Research Summary: Statins, the lipid-lowering drugs, exhibit anti-tumor properties by targeting a crucial oncogenic pathway in colorectal cancer. Mechanistically, major components of the aberrant Wnt/β-catenin signaling are downregulated in a mevalonate pathway-dependent manner.
Author interview
Sneha Tripathi is continuing her quest for novel cancer treatment regimens with her expertise in proteomics, among many. She is also a proficient visual science communicator, as storytelling is her passion!
Lab: Prof Sanjeev Galande, Indian Institute of Science Education and Research, Pune; and Shiv Nadar University Delhi-NCR
Website: https://www.sglabepigenetics.com/
Twitter: https://x.com/SanjeevSaGa
What was the core problem you aimed to solve with this research?
Statins inhibit cholesterol biosynthesis via the mevalonate pathway and are widely used to reduce blood cholesterol levels in patients with hyperlipidemia. Because cholesterol biosynthesis influences several downstream processes—including protein synthesis, free fatty acid production, ubiquinone synthesis, and protein isoprenylation, all of which play key roles in cellular signaling—inhibiting this central pathway raises questions about the pleiotropic effects of statins. Earlier statin formulations were associated with side effects such as nausea and weight loss, which were mitigated in later synthetically produced versions. The statins currently available in the market allow for better drug assimilation with minimal side effects, and we used these latest formulations in our study.
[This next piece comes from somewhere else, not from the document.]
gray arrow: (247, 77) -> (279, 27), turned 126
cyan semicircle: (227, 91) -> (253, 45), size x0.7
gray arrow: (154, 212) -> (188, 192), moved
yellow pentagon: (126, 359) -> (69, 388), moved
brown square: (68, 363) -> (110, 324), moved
The core problem we sought to resolve was to convincingly demonstrate that statins have functions beyond lipid-lowering. This does not imply that we are validating their pleotropic effects; rather, it is important to distinguish between nonspecific side effects and specific, targeted mode of action on other cellular pathways.
With this study we unequivocally demonstrate that statins target Wnt/β-catenin signaling specifically in colorectal cancer cells as well as in whole animal model. Furthermore, we provide direct evidence establishing statins as anti-tumor drugs and present a possibility of including them in the routine cancer treatment regime.
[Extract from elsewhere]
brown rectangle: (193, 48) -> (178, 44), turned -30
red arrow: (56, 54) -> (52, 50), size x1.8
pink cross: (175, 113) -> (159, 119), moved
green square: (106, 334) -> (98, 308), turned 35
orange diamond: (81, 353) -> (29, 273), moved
How did you go about solving this problem?
The first experiment we performed was to validate the effect of statins on the cholesterol biosynthesis pathway by performing a targeted lipidomics. We observed that cholesterol and its derived oxysterols were indeed significantly reduced upon statin treatment, which is expected. However, when we observed other free fatty acids and prostaglandins levels, only the ones known for their oncogenic role showed reduction. Most of them were not altered at all, suggesting a highly specific effect of statins on lipids as well.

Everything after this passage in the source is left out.